The noise characteristics of the integrated circuit (IC) devices in the signal conditioning circuit and the feedback circuit are listed in

Table 2. Noise characteristics of the IC devices at 10 Hz.

Device	eNI (nV/Hz1/2)	eNO (nV/Hz1/2)	iN (fA/Hz1/2)
LT3045		70
INA849	3		3
ADA4075-2	3.5
OPA549	120

, which are cited from their datasheets. e_NI denotes input voltage noise, e_NO denotes output voltage noise, and i_N denotes current noise.

Taking the frequency of 10 Hz as an example, |H (S)| is approximately 1. Based on Figure 7 and Table 2, the referred to input noise VSD of each noise source can be calculated, as shown in

Table 3. The calculated RTI noise VSD of each noise source.

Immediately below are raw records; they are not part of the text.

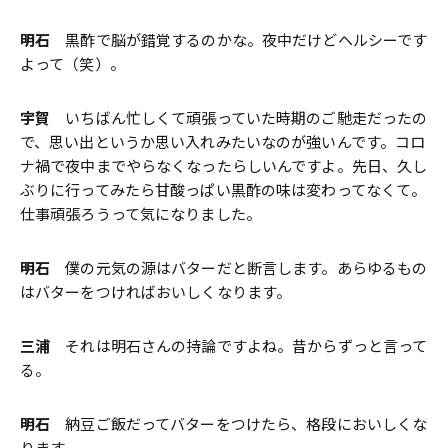
明石
黒酢で脳が錯覚するのかな。夜中だけどヘルシーです
よって（笑）。
宇賀
いちばん忙しくて頑張っていた時期のご馳走だったの
で、思い出というか思い入れみたいなのが強いんです。コロ
ナ禍で夜中までやらなくなったらしいんですよ。先日、久し
ぶりに行ってみたら甘酸っぱい黒酢の味は変わってなくて。
仕事頑張ろうって気になりました。
明石
僕の元気の源はバターだと断言します。あらゆるもの
はバターをつければおいしくなります。
三浦
それは明石さんの持論ですよね。昔からずっと言って
る。
明石
納豆ご飯だってバターをつけたら、格段においしくな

Noise Source	Noise Type	Calculated RTI Noise VSD (nV/Hz1/2)
MTJ sensor	thermal-shot noise	224
	thermal-magnetic noise
	1/f noise
LR(LT3045)	output voltage noise—eNOLR	70
Low pass filter	thermal noise—eR	4
INA (INA849)	input voltage noise—eNI1	3
	current noise—iN	0.08
	thermal noise—eRG	0.8
VF (ADA4075-2)	input voltage noise—eNI2	0.02

.

It can be seen that the e_MTJ is 224 nV/Hz^1/2, which is much greater than those of other devices in Table 3.

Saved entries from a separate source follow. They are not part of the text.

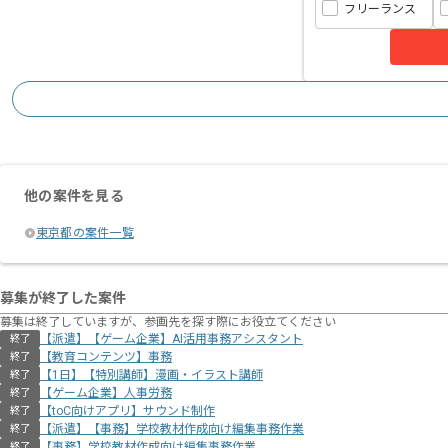
フリーランス
他の案件を見る
東京都の案件一覧
募集が終了した案件
募集は終了していますが、参画先を探す際にお役立てください
【派遣】【ゲーム企業】AI活用事務アシスタント
終了
【教育コンテンツ】事務
終了
【1日】【特別講師】漫画・イラスト講師
終了
【ゲーム企業】人事労務
終了
【toC向けアプリ】サウンド制作
終了
【派遣】【事務】学校教材作成向け編集事務作業
終了
【事務】学校教材作成向け編集事務作業
終了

The noise in the differential output of the MTJ sensor in the magnetometer with in situ magnetic feedback is collected under different external magnetic fields, as shown in Figure 10.

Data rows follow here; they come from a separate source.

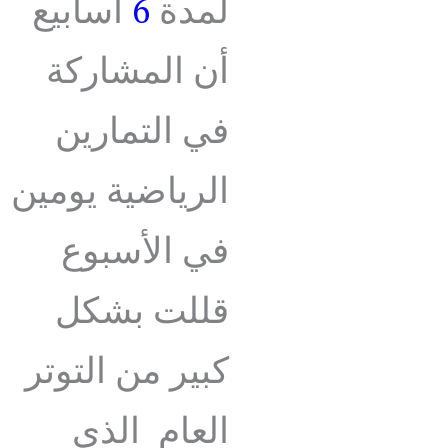
لمدة
6
أسابيع
أن المشاركة
في التمارين
الرياضية يومين
في الأسبوع
قللت بشكل
كبير من التوتر
العام الذي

As seen from the curves in Figure 10, the noise in the differential output of the MTJ sensor in the magnetometer with in situ magnetic feedback is almost the same for different external magnetic fields.

The noise voltage spectra of the magnetometer under zero magnetic field are given in Figure 11 and are fitted nonlinearly to obtain the low-frequency noise model. It shows that the noise of the MTJ sensor in the magnetometer with in situ magnetic feedback is obviously higher than the noise of the MTJ sensor in the magnetometer without in situ magnetic feedback.

The fitting relationships are 7.0794 × 10⁻⁷/f^0.5008, 1.5948 × 10⁻⁶/f^0.4983, and 1.9122 × 10⁻⁶/f^0.5006 for curve 1, curve 2, and curve 3, respectively, so the feedback noise e_FN is given as follows:

$$\begin{array}{cc}\hfill e_{\mathrm{FN}}& =\sqrt{{\left(\frac{1.5948 \times {10}^{-6}}{f^{0.4983}}\right)}^2-{\left(\frac{7.0794 \times {10}^{-7}}{f^{0.5008}}\right)}^2}\hfill \\ & \approx \frac{14.29 \times {10}^{-7}}{f^{0.5}}\hfill \end{array}$$

The e_FN is a little more than twice as large as the e_MTJ, which indicates that the noise introduced into the MTJ sensor through the feedback coils is the dominant noise source in the magnetometer with in situ magnetic feedback. Furthermore, the correlation coefficient c in Equation (10) can be calculated to be 0.418.

Dividing the measured noise voltage spectrum by the sensitivity of the MTJ sensor yields the detectivity, i.e., the lowest detectable magnetic field. The detectivity of the MTJ magnetometer with in situ magnetic feedback reaches 526 pT/Hz^1/2 at a frequency of 10 Hz, as shown in Figure 12.

As can be seen from Figure 9, Figure 10 and Figure 11, the noise of the MTJ magnetometer with in situ magnetic feedback is essentially stable, which is convenient for predicting the detectivity of the magnetometer under different external magnetic fields.

5. Conclusions

In this work, an equivalent noise analysis and modeling method for the MTJ magnetometer with in situ magnetic feedback is presented. Through nonlinear fitting of the noise voltage spectra for the differential output of the MTJ sensor and the output of the INA, it is shown that the noise of the MTJ magnetometer with in situ magnetic feedback exhibits a distinct 1/f characteristic. Among the devices of the magnetometer, the MTJ sensor is the largest noise source. More critically, the noise introduced through the planar spiral feedback coils is twice that of the MTJ sensor. Our results show that although the in situ magnetic feedback in the MTJ magnetometer could improve the characteristics of measurement range and linearity, but also introduce more noise and deteriorate the detectivity of the magnetometer, the design and optimization of the feedback circuit will therefore be key to improving the detectivity of magnetometers with in situ magnetic feedback in the future. For example, the gain of the instrumentation amplifier and the current-to-magnetic field conversion ratio of the feedback coils are critical factors that affect the feedback noise. More research efforts should focus on those two points.